It wasn't just a quarter to forget for Casa Systems, it was a quarter to bury deep in a hole somewhere.
Reeling from a New Year's Day hangover that lasted an agonizing three months, Casa reported that its revenues plunged nearly 60% in Q1 as sales of its cable, telco and wireless network access equipment and software all fell off the table. Total company revenues sank to $35.5 million in the winter quarter, down from $89.1 million a year earlier, causing the company to post its first quarterly loss in a decade.
"The first quarter was one of our toughest quarters," Casa President and CEO Jerry Guo noted on a solemn earnings call with analysts late Wednesday. "We are extremely disappointed with the results."

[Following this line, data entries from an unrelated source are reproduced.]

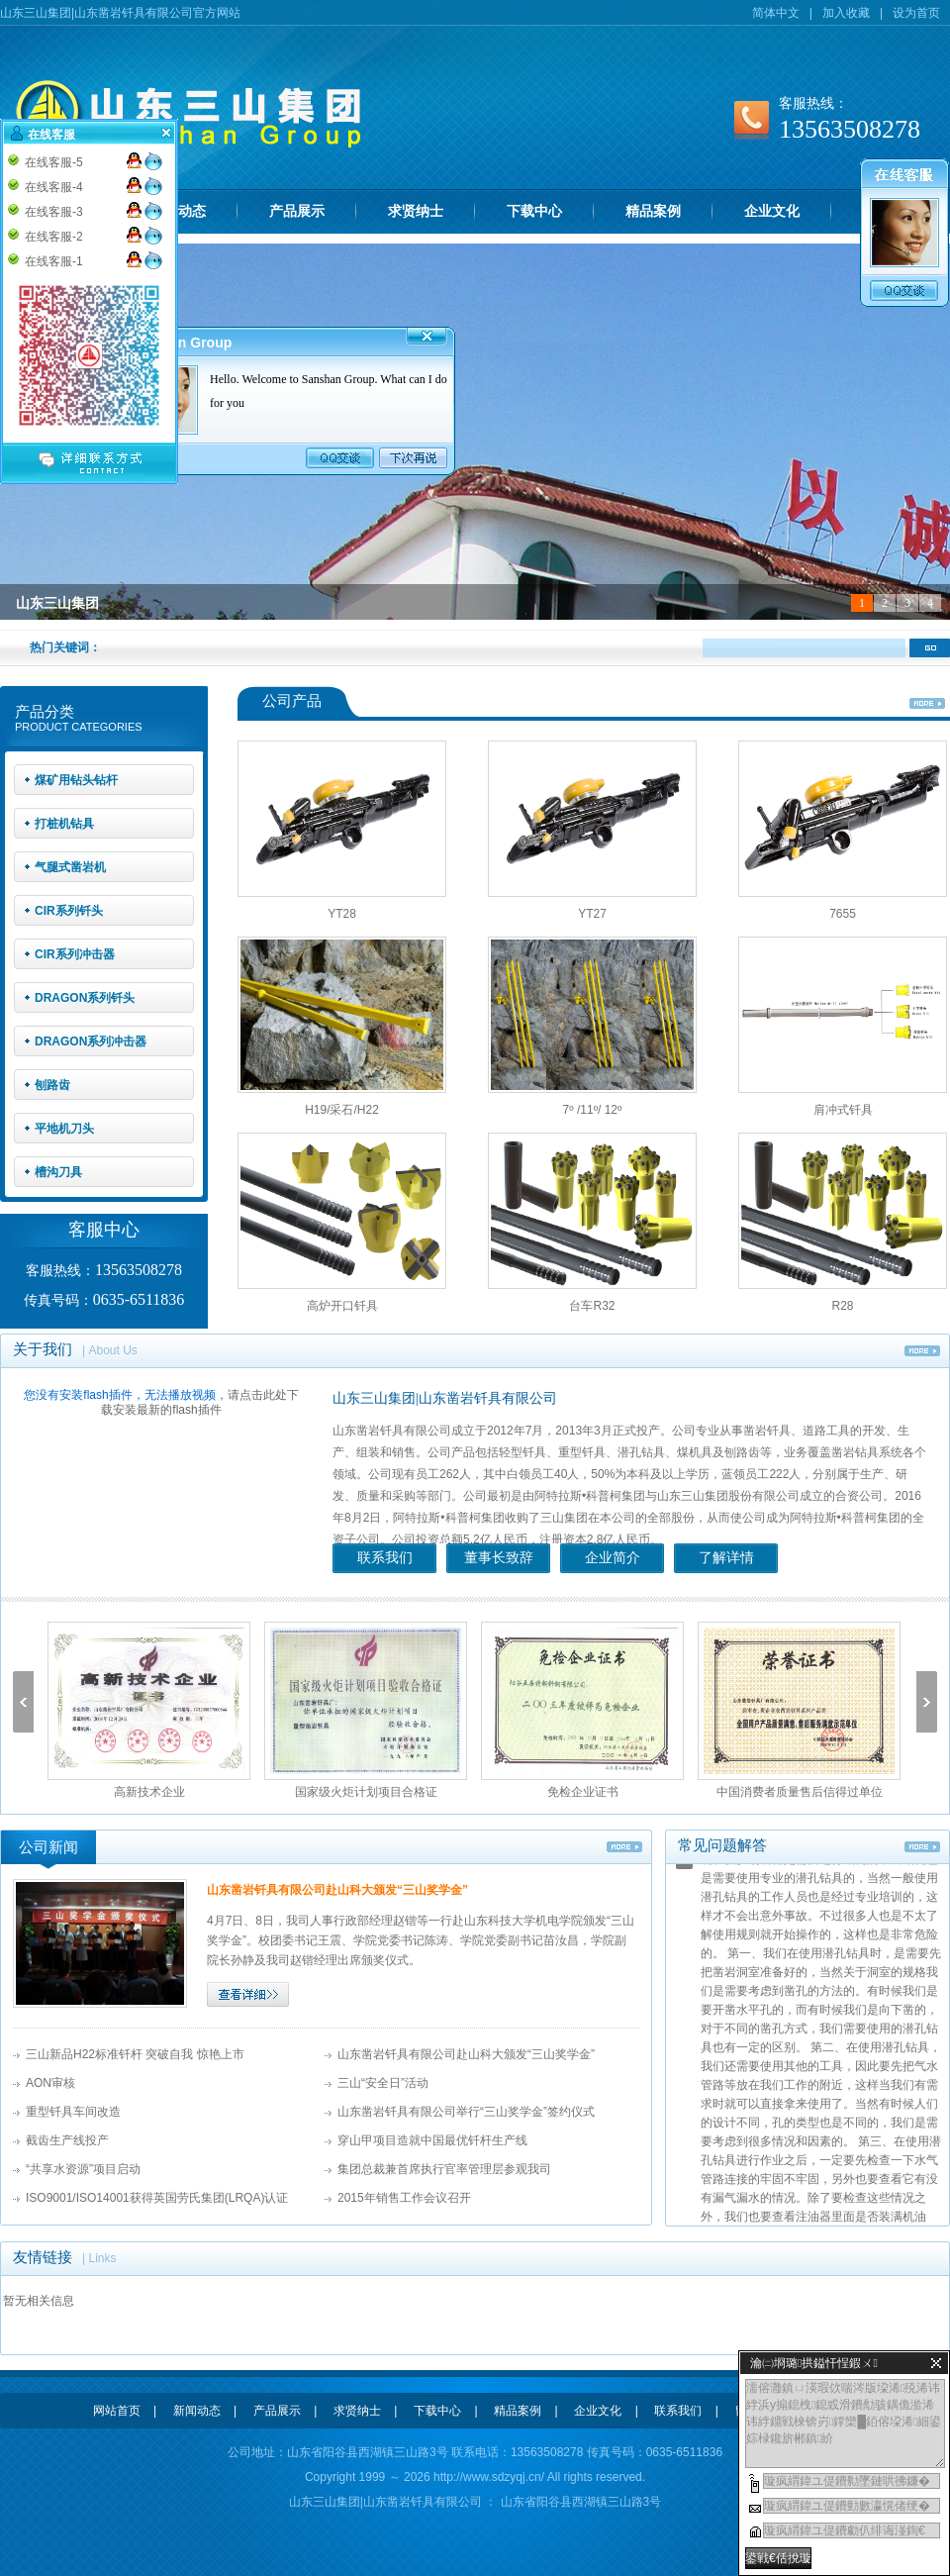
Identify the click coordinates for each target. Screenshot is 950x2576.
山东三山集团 (57, 603)
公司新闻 (48, 1847)
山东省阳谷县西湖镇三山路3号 (579, 2502)
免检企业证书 (582, 1792)
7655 (842, 914)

In a nutshell, everything went south for Casa in the first quarter. Its prime MSO customers cut back steeply on orders for Distributed Access Architecture (DAA), integrated Converged Cable Access Platform (CCAP) and virtual CCAP equipment and software while its newer lines of wireless and telco access products and services didn't take off as fast as anticipated.
"We believe the MSOs are cutting spending to the bone," Guo said, terming it "an industry-wide slowdown" following years of heavy spending by cable operators on DOCSIS 3.1, CCAP, DAA, Fiber Deep, digital video and other network upgrades. "It's hard to imagine that can continue much longer."
Taken aback by such an unexpectedly steep revenue decline, analysts questioned why Casa didn't issue a warning about its results before announcing them. "A miss of this magnitude warrants a pre-announcement," wrote Simon Leopold, an analyst with Raymond James & Associates, in a note to investors this morning.
Casa executives coountered that thy did indeed warn investors and analysts on their fourth quarter earnings call in March that the first half of the year would be slow, with the first quarter being the worst. But they admitted that the first quarter results limped in even lower than they anticipated.
Despite the Qi shortfall, Casa officials maintained that the company would still meet its prior revenue targets for the year, namely between $250 million and $300 million. Citing a bulging pipeline of field trials, RFPs and RFIs, especially in the cable and wireless sectors, they insisted that sales should pick up each quarter through the rest of the year, with the third and fourth quarters performing especially well.